Your task: Starting at the line with "And, he’s celebrating" and going on through the line with "Bunch of foreign cars when we bend through", reproduce each line in the records below exactly and nothing more.

Source material:
------

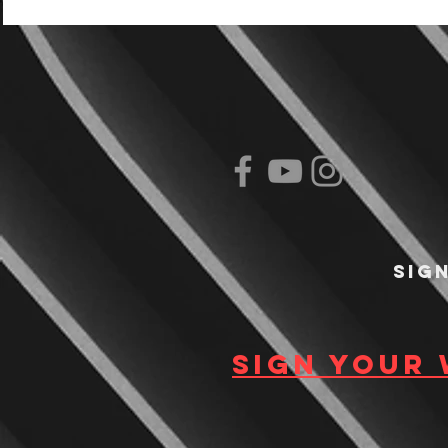
Sig
Sign your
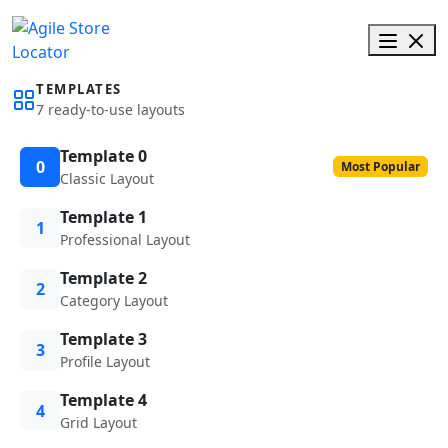
TEMPLATES
7 ready-to-use layouts
Template 0
0
Most Popular
Classic Layout
Template 1
1
Professional Layout
Template 2
2
Category Layout
Template 3
3
Profile Layout
Template 4
4
Grid Layout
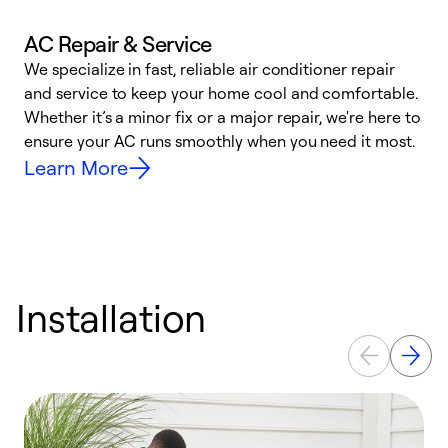
AC Repair & Service
We specialize in fast, reliable air conditioner repair
W
and service to keep your home cool and comfortable.
s
Whether it’s a minor fix or a major repair, we're here to
r
ensure your AC runs smoothly when you need it most.
c
Learn More
Installation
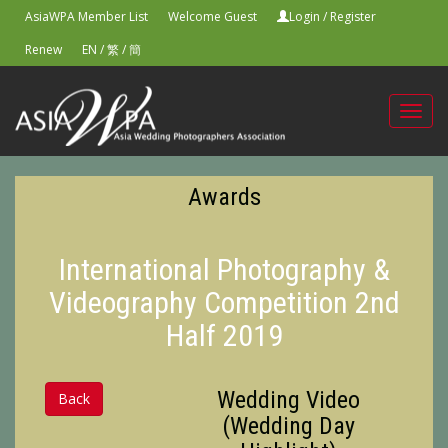
AsiaWPA Member List
Welcome Guest
Login
/
Register
Renew
EN
/
繁
/
簡
Toggl
navig
Awards
International Photography &
Videography Competition 2nd
Half 2019
Wedding Video
Back
(Wedding Day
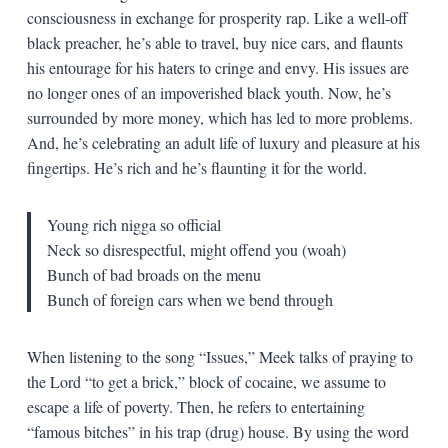
consciousness in exchange for prosperity rap. Like a well-off
black preacher, he’s able to travel, buy nice cars, and flaunts
his entourage for his haters to cringe and envy. His issues are
no longer ones of an impoverished black youth. Now, he’s
surrounded by more money, which has led to more problems.
And, he’s celebrating an adult life of luxury and pleasure at his
fingertips. He’s rich and he’s flaunting it for the world.
Young rich nigga so official
Neck so disrespectful, might offend you (woah)
Bunch of bad broads on the menu
Bunch of foreign cars when we bend through
When listening to the song “Issues,” Meek talks of praying to
the Lord “to get a brick,” block of cocaine, we assume to
escape a life of poverty. Then, he refers to entertaining
“famous bitches” in his trap (drug) house. By using the word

------

Result for this exercise:
And, he’s celebrating an adult life of luxury and pleasure at his
fingertips. He’s rich and he’s flaunting it for the world.
Young rich nigga so official
Neck so disrespectful, might offend you (woah)
Bunch of bad broads on the menu
Bunch of foreign cars when we bend through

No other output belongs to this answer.